(Excerpts from a dataset)
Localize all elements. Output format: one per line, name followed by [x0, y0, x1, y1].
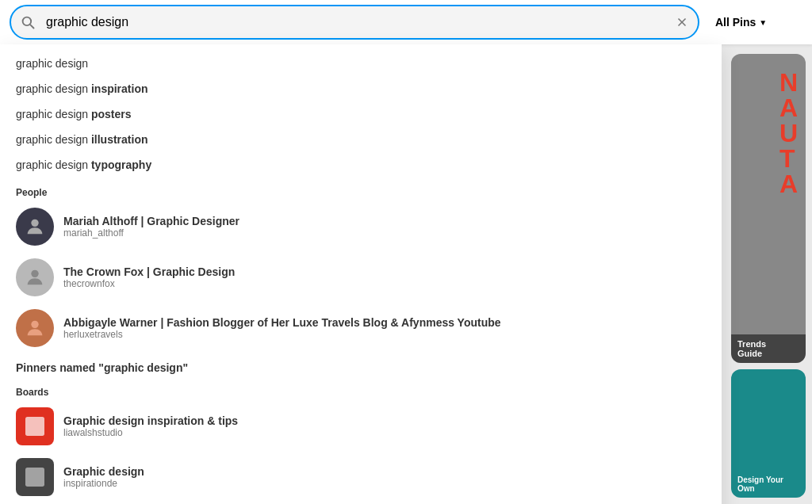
- suggestion-item[interactable]: graphic design illustration: [0, 127, 722, 152]
- suggestion-item[interactable]: graphic design typography: [0, 152, 722, 178]
- board-owner: inspirationde: [63, 478, 144, 489]
- board-title: Graphic design: [63, 465, 144, 478]
- svg-point-4: [31, 220, 38, 227]
- board-info: Graphic design inspiration & tips liawal…: [63, 414, 238, 438]
- board-item[interactable]: Graphic design inspiration & tips liawal…: [0, 401, 722, 452]
- boards-section-label: Boards: [0, 377, 722, 401]
- trends-label: TrendsGuide: [731, 334, 806, 363]
- topbar: All Pins ▼: [0, 0, 812, 44]
- suggestion-item[interactable]: graphic design: [0, 51, 722, 76]
- person-info: The Crown Fox | Graphic Design thecrownf…: [63, 265, 235, 289]
- person-handle: thecrownfox: [63, 278, 235, 289]
- person-item[interactable]: Abbigayle Warner | Fashion Blogger of He…: [0, 303, 722, 353]
- right-pin-2: Design Your Own: [731, 369, 806, 498]
- search-wrapper: [10, 5, 699, 40]
- svg-point-6: [31, 321, 38, 328]
- right-pin-1: NAUTA TrendsGuide: [731, 54, 806, 363]
- all-pins-button[interactable]: All Pins ▼: [706, 10, 776, 35]
- person-name: Mariah Althoff | Graphic Designer: [63, 215, 239, 227]
- chevron-down-icon: ▼: [759, 18, 767, 27]
- suggestion-item[interactable]: graphic design posters: [0, 101, 722, 127]
- person-info: Mariah Althoff | Graphic Designer mariah…: [63, 215, 239, 239]
- suggestion-text: graphic design: [16, 57, 88, 70]
- svg-point-5: [31, 270, 38, 277]
- person-info: Abbigayle Warner | Fashion Blogger of He…: [63, 316, 501, 340]
- suggestion-text: graphic design posters: [16, 108, 132, 120]
- search-icon: [21, 15, 35, 29]
- nauta-text: NAUTA: [779, 70, 799, 197]
- svg-line-1: [30, 25, 33, 28]
- board-thumbnail: [16, 407, 54, 445]
- suggestion-text: graphic design illustration: [16, 133, 148, 146]
- person-item[interactable]: The Crown Fox | Graphic Design thecrownf…: [0, 252, 722, 303]
- person-handle: mariah_althoff: [63, 227, 239, 239]
- people-section-label: People: [0, 178, 722, 201]
- svg-rect-8: [25, 468, 44, 487]
- avatar: [16, 258, 54, 296]
- person-handle: herluxetravels: [63, 329, 501, 340]
- board-item[interactable]: Graphic design inspirationde: [0, 452, 722, 502]
- clear-icon[interactable]: [676, 16, 688, 29]
- right-pins-area: NAUTA TrendsGuide Design Your Own: [725, 48, 812, 504]
- person-item[interactable]: Mariah Althoff | Graphic Designer mariah…: [0, 201, 722, 252]
- svg-rect-7: [25, 417, 44, 436]
- board-thumbnail: [16, 458, 54, 496]
- search-input[interactable]: [10, 5, 699, 40]
- avatar: [16, 208, 54, 246]
- board-owner: liawalshstudio: [63, 427, 238, 438]
- suggestion-item[interactable]: graphic design inspiration: [0, 76, 722, 101]
- all-pins-label: All Pins: [715, 16, 756, 29]
- pinners-named-label: Pinners named "graphic design": [0, 353, 722, 377]
- board-title: Graphic design inspiration & tips: [63, 414, 238, 427]
- suggestion-text: graphic design inspiration: [16, 82, 148, 95]
- avatar: [16, 309, 54, 347]
- person-name: The Crown Fox | Graphic Design: [63, 265, 235, 278]
- design-label: Design Your Own: [731, 471, 806, 498]
- person-name: Abbigayle Warner | Fashion Blogger of He…: [63, 316, 501, 329]
- search-dropdown: graphic design graphic design inspiratio…: [0, 44, 722, 504]
- svg-point-0: [23, 17, 32, 26]
- board-info: Graphic design inspirationde: [63, 465, 144, 489]
- suggestion-text: graphic design typography: [16, 158, 151, 171]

▶ [WHAT TO PRODUCE]: Where a line of the data holds the word "Abbigayle", copy that line.

▶ [ANSWER FOR THIS EXERCISE]:
- person-item[interactable]: Abbigayle Warner | Fashion Blogger of He…: [0, 303, 722, 353]
- person-info: Abbigayle Warner | Fashion Blogger of He…: [63, 316, 501, 340]
- person-name: Abbigayle Warner | Fashion Blogger of He…: [63, 316, 501, 329]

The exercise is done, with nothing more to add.